Red Sox Holding Firm. Gordon Edes has an excellent article in today's Globe about the status of the Rodriguez deal. As it stands now, Hicks wants Ramirez, prospect Jon Lester and $13 million in exchange for Rodriguez. Hicks and Boras have apparently worked out a restructuring of A-Rod's contract that the union would approve. But the Red Sox have told everyone involved that $13 won't do it, they need a $28 million reduction (which is not the same as deferred money) to maintain competitive flexibility. Boston argues that Hicks is saving close to $80 million by swapping Rodriguez's contract with Manny's and that should be incentive enough. ... Rodriguez is scheduled to return home to Miami tomorrow. ... Bud Collins meets with Marvin Miller. ... Gary Huckabay looks at the contractural obligations involved and Joe Sheehan explores the union's position.
I'm a one-sport guy -- baseball is a 12-month-a-year obsession -- so I just found out about Joe Horn's touchdown celebration for the Saints against the Giants last Sunday. After crossing the goal line, Horn began clawing at the bottom of the goal post, found a cell phone hidden there and began pushing buttons, pretending to have a conversation. Horn was fined $30,000. ... Now I don't know what the majority of football columnists thought of this (several fans here seemed to like it), but I started wondering what baseball scribes would say if these sorts of celebrations happened on the diamond. Can you imagine the level of indignation if Barry Bonds capped off a home run trot with a hip-swinging dance with his bat before going back to the dugout?
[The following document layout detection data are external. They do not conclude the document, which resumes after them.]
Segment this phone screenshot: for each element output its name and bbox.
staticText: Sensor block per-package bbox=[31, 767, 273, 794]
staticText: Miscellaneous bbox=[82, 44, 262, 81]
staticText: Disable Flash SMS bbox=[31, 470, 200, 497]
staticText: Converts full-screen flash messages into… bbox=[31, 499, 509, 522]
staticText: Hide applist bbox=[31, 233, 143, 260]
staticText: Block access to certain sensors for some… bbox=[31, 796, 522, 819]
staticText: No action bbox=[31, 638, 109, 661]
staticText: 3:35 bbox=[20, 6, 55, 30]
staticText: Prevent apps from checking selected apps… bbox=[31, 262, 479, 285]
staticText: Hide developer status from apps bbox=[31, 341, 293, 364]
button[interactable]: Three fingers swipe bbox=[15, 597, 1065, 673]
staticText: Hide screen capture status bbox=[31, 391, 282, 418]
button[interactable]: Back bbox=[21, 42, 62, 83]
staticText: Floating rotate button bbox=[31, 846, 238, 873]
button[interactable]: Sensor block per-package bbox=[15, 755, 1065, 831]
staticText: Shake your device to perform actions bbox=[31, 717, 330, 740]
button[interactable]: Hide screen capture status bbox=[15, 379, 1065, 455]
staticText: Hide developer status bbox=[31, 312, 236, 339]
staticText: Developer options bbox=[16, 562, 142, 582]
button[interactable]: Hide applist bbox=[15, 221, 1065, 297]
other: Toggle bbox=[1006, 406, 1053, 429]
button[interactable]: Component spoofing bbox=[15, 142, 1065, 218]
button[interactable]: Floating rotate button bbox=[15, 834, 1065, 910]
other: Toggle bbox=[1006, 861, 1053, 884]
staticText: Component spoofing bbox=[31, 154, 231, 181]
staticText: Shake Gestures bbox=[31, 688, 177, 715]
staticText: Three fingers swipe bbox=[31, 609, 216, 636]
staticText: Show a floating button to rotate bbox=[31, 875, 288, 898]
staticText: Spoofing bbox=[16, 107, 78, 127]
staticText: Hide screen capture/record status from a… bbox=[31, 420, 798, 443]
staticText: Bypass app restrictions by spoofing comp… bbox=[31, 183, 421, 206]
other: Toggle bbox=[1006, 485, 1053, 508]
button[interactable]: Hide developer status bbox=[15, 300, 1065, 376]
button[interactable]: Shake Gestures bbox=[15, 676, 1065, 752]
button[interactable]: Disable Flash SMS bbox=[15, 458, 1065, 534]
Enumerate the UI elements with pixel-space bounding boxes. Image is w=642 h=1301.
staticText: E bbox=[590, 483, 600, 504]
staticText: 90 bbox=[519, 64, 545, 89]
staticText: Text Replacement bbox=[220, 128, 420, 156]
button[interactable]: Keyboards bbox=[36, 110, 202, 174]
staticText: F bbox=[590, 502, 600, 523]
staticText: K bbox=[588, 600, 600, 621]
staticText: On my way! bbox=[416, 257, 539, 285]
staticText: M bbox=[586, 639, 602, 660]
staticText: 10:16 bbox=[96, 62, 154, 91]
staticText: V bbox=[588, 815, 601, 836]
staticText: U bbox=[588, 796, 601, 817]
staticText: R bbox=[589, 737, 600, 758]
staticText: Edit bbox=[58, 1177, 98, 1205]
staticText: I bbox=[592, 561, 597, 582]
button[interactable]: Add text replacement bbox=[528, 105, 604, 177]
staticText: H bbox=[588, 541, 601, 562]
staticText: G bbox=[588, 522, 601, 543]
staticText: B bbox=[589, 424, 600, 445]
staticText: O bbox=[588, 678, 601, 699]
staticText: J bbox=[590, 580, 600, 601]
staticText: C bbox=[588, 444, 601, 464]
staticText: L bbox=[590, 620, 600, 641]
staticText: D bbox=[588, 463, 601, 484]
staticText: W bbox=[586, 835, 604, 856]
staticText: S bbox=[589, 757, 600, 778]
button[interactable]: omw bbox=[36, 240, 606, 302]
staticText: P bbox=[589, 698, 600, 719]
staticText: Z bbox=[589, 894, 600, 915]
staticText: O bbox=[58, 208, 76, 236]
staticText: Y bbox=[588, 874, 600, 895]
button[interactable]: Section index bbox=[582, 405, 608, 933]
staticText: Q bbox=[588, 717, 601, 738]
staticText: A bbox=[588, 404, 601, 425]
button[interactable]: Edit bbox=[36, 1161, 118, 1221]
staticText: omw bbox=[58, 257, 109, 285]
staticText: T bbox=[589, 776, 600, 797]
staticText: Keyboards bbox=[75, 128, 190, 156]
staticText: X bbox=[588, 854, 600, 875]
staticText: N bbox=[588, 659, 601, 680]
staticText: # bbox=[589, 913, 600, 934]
The level of indignation would be off the charts, it would reach apocalyptic proportions.
Box of Soap: Two transcripts of 9/11 Commission Chairman Thomas Kean's CBS interview. ... Connecticut governor John Rowland (R) "has rejected calls for his resignation over corruption allegations, saying he is in direct contact with God." Oh dear. ... Buried on page A42 of the Washington Post: "Rumsfeld went to Baghdad in March 1984 with instructions to deliver a private message about weapons of mass destruction: that the United States' public criticism of Iraq for using chemical weapons [i.e., Saddam gassing his own people] would not derail Washington's attempts to forge a better relationship, according to newly declassified documents."